Oh, there was one thing of major import for clergy. Guaranteed appointment was eliminated. This shook the core of some of our clergy as they felt betrayed by the body they have spent their lives serving. Remember, if clergy is ineffective, we CAN remove them and will be able to remove them. So what was that vote really about? It doesn't matter what it was about since the decision was struck down by the judicial council. The one major decision made at General Conference is gone.

And recently, Bishop Bledsoe was deemed unfit to serve as a Bishop and removed. Then the judicial council reinstated him. They reinstated him on the basis that a fair process with appropriate time tables was not followed. Fair enough. But it brought out the latest round of bemoaning the fate of the UMC. "Will we ever change? Our structure must change or our church will die! What will become of us? The judicial council is just a bunch of people with their heads in the clouds!"

Poppycock.

We have everything we need to create change and to grow our church-if that is Christ's desire. We have Holy Scripture telling the greatest story of the redemption of the world. We have tradition founded in a compassionate man who was not afraid to go to the people where they were in John Wesley. We have the leading of the Holy Spirit. And we have our brains that help us to put it together and find a new way.

A couple points.

John Wesley went and preached at 5:00 in the morning to the workers on the street. He went to where people were and where he was needed. He didn't wait for people to come to him nor did he demand that they enter a church building. He also advocated for reform of unjust systems such as slavery. And he visited the sick, the hungry, and the imprisoned. In fact, his first book was a book of medicine (it is hilarious, by the way.) If each church knew who they were called to serve in a hurting world and went and served them, it would be a huge step forward. I would suggest that the PACNW may be called to serve the LGBTQIA community in a way many do not and refuse to understand. So what is your church's calling to serve outside the walls of your building? What is your call to serve in the greater world? What injustice are you being called to combat? And if anybody answers, "the injustice of taxes," I will scream.
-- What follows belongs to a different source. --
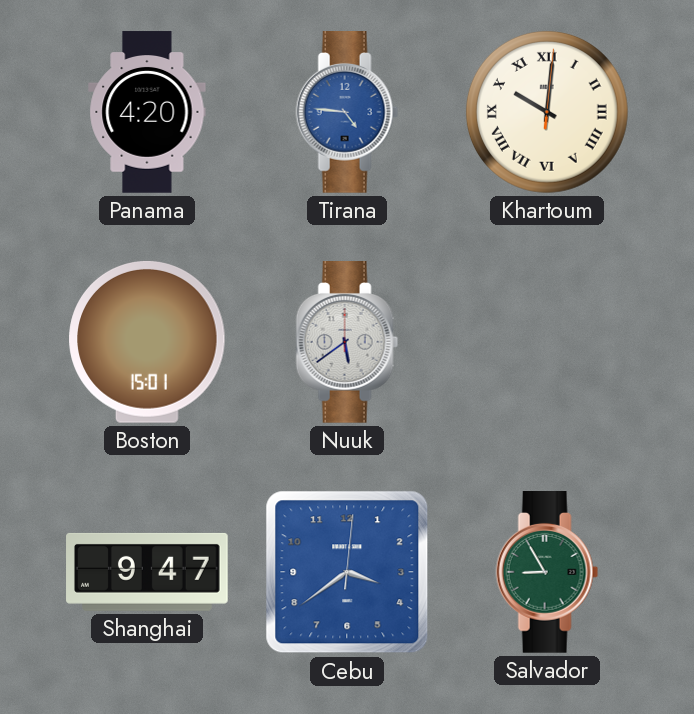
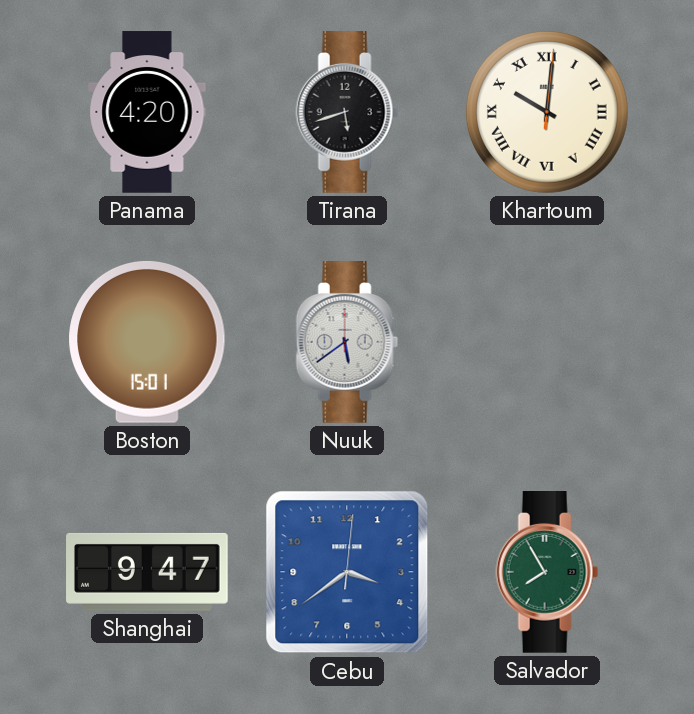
Tirana: 4:46 -> 5:42
Tirana dial: blue -> black
Salvador: 8:55 -> 7:55
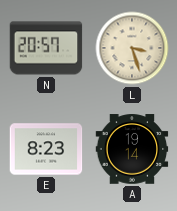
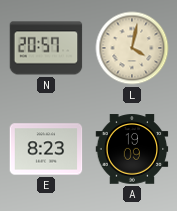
L: 3:27 -> 4:02
A: 19:14 -> 19:09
Reasonably, do we need structural change to be a success? What is success? Success would be creating disciples of Christ, no? Maybe the first step is ensuring our congregations are filled with disciples. Disciples are people who live and love like Jesus. Start there. That takes NO structural change. Then go into the world and start creating disciples by being Christ's hands and feet through service and love. Love is enough to convert the world. Start dropping seeds and let them sprout. You do not need to be responsible for the harvest. But get out and drop seeds! That takes NO structural change. Create an environment of radical hospitality within the church walls. Make sure it is a safe place for people to explore their deepest desires and fears. Even though you may have the answer for you, know that it is not a universal answer. Allow others to come to their answer. Stand in our common ground and let the other stuff go. Is it really essential to faith? Ask that question before you pass judgment.  That takes NO structural change.

And a note about differences. Are you aware that the Book of Discipline, the rules of the UMC, has both the Articles of Religion of the Methodist Church AND the Confession of Faith of the Evangelical United Brethren Church? From the beginning, in 1968, we have been sitting in difference. Remember that difference is ok.

And one more point. If you are in a geography that has a contracting population, yes, you probably cannot avoid decline. Figure out how to do so with grace. One of the most poignant stories I have heard is of a church that voted to close before they used up every single dime. They decided they would create an endowment for seminary students rather than to fight against the writing on the wall. That is gracious.

Would structural change be nice? Sure. But it is NOT what is needed to grow the church and to grow in our discipleship. Shoot, how well off financially would we be if everybody who was IN our churches tithed?

We do have the tools we need. We have just left them on the floor.